As Steve pointed out in his post, Stock Injectors, Stock Fuel system, and nothing else other than TTS tuning has only made 525RWHP.
None of the trucks you are refering to Brayden, qualified for the above statement other than both trucks supposably had stock injectors. Again, you are stirring up things you know nothing about. I have been on both the Superflow Dyno and 2 different types of Dyno-Jets and if the load is correct and the boost reflects the load, you will be with in 5-8% of each run as long as the conditions are the same. If you graph the boost levels at a high enough sample rate you can pick out the boost spikes when needed for tuning purposes only. IF you have a cylinder pressure gauge you can pick out the pressure spikes also. The goal has always been to tune to reduce those spike and prevent engine damage from them but some people who use EFI have no idea how things actually work unless you have been on a dyno with cylinder pressure gauges.
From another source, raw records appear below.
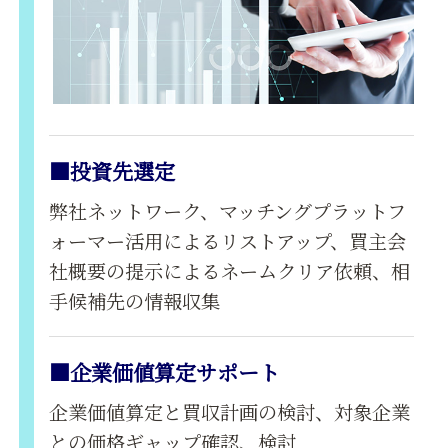
■投資先選定
弊社ネットワーク、マッチングプラットフ
ォーマー活用によるリストアップ、買主会
社概要の提示によるネームクリア依頼、相
手候補先の情報収集
■企業価値算定サポート
企業価値算定と買収計画の検討、対象企業
との価格ギャップ確認、検討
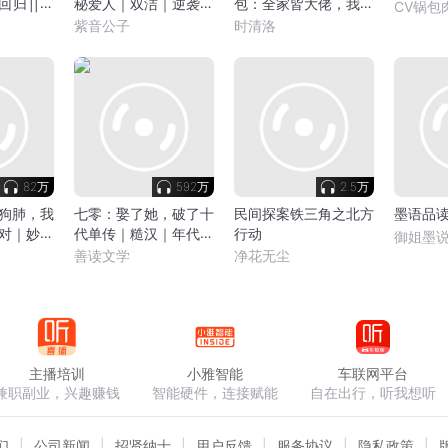
回归||权
秘爱人｜双洁｜逆袭｜
包：全家皆大佬，我最
CV锅包
甜宠｜HE
横|脑洞
紫音公子
时清洛
82万
592万
2.5万
狗肺，我
七零：娶了她，破了十
民间探案铁三角之北方
墨语品
对｜妙儿
代单传｜糙汉｜年代｜
行动
御姐墨
发家致富
善读文学
净花无尘
主播培训
小雅智能
车联网平台
兼职副业，兴趣赚钱
智能硬件，连接赋能
自在出行，听我想听
们
公司新闻
招贤纳士
用户反馈
服务协议
隐私政策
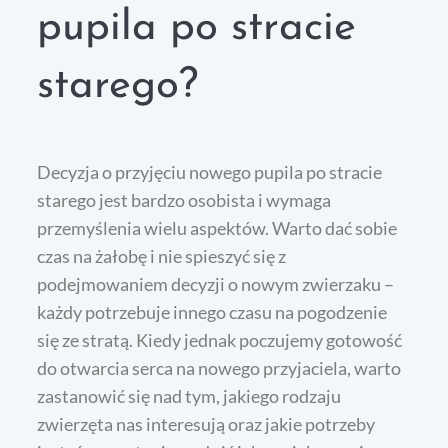
pupila po stracie
starego?
Decyzja o przyjęciu nowego pupila po stracie
starego jest bardzo osobista i wymaga
przemyślenia wielu aspektów. Warto dać sobie
czas na żałobę i nie spieszyć się z
podejmowaniem decyzji o nowym zwierzaku –
każdy potrzebuje innego czasu na pogodzenie
się ze stratą. Kiedy jednak poczujemy gotowość
do otwarcia serca na nowego przyjaciela, warto
zastanowić się nad tym, jakiego rodzaju
zwierzęta nas interesują oraz jakie potrzeby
And before any other comments are made about MY truck, if I wanted to look at spikes, I could look at the Super flow graph and see 981HP or I could look at the Dyno Jet graph and see 912HP but we look at average HP for tuning and we try to tune out any cylinder pressure (boost) spikes. Have we had help.....you bet....from TTS, McRatt, PPE, ATS, and some of the best tuners in the country but it ultimatly came down to creating a smooth high HP tune up that wouldn't crack pistons. I don't share the tune up specs with any one because I don't think it's fair to ask for help from the above mentioned people then use it to profit from!.......GEEEZ....that sounds very familiar.
In my opinion, copying someone elses tune and reselling it as your own does not make you a good tuner (General Statement Directed to Make a Point). We have sharred (NOT SOLD) our LBZ tune with a few people who had the parts to support it and they are more than impressed. I can make more power but not with out seeing engine parameters I don't like.
We dynoed a stock LBZ and a stock Ford on the same day and the #'s were exactly where the factory said they would be so I would qualify the dyno operater as knowing what he's doing. Also, one of the trucks had been dynoed at another place and it made the same #'s.